A buyer's market simply means there are more homes for sale than there are buyers which gives buyers an advantage, as they have more choice and can negotiate lower prices.
According to the Seeff Property Group, several factors can impact the selling prices of properties in a buyer's market. Geographic trends for example may mean that some areas are still experiencing a shortage of stock and high buyer demand, but even in these areas buyers will still not overpay.
Properties in desirable locations are also usually still able to sell faster than the rest of the market and achieve slightly higher prices, even in a buyer's market. Buyers are generally willing to pay more for homes in safe and convenient neighbourhoods with good schools and amenities.

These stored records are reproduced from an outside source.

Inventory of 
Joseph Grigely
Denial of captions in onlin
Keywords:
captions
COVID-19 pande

When buyers have a choice between properties, they will almost always choose the one that is in the best condition and offers the best value for money. Buyers are more likely to look for price discounts if the property exhibits obvious flaws.
Buyers will compare the prices of the properties they are interested in with those that have recently sold in the area. Sellers should not underestimate the fact that buyers have access to current information on the internet. Overpriced properties will stay on the market for longer and likely sell for less.

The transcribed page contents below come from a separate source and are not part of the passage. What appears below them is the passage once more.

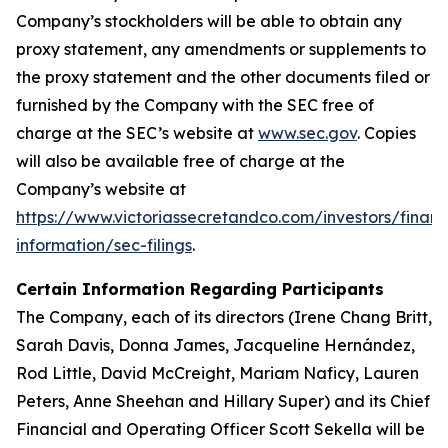
Company’s stockholders will be able to obtain any
proxy statement, any amendments or supplements to
the proxy statement and the other documents filed or
furnished by the Company with the SEC free of
charge at the SEC’s website at
www.sec.gov
. Copies
will also be available free of charge at the
Company’s website at
https://www.victoriassecretandco.com/investors/financ
information/sec-filings
.
Certain Information Regarding Participants
The Company, each of its directors (Irene Chang Britt,
Sarah Davis, Donna James, Jacqueline Hernández,
Rod Little, David McCreight, Mariam Naficy, Lauren
Peters, Anne Sheehan and Hillary Super) and its Chief
Financial and Operating Officer Scott Sekella will be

Sellers who are motivated to sell are more likely to be willing to be more realistic with their asking price and may be more willing to negotiate their price so that they can conclude a sale. Sellers who need to move are usually more motivated while those who can wait may cling to a high asking price.
The overall economic and market conditions have a direct impact on the selling prices of properties in a buyer's market. If the economy is struggling and interest rates are high, buyers may be more cautious about buying which generally leads to lower selling prices.
In a buyer's market, sellers may need to be prepared to negotiate on price and make concessions. Gerhard van der Linde, MD for Seeff Pretoria East says the highest offer is not always the best offer. If the offer is clean, the buyer’s finances are in order and there are no further restrictive conditions, it is likely a more advantageous offer compared to a higher price with many issues attached.
Sellers who have overpriced may become desperate because it has not sold, and may then be open to lower offers. He says a seller must consider the benefits of accepting the offer on the table versus waiting for another offer that might not be forthcoming.
If the benefit of accepting outweighs the risks of hoping for a higher offer, rather go with the offer. There is always the option of asking the property consultant if the buyer would be open to a counter offer, but there might be risks. If the buyer does not accept, the first offer could then also be off the table.
Tiaan Pretorius, manager for Seeff Centurion says the first offer is usually the best offer, but sellers should ensure they are able to make an informed decision by getting the agent to provide an update on current market conditions and the recent selling prices in the area.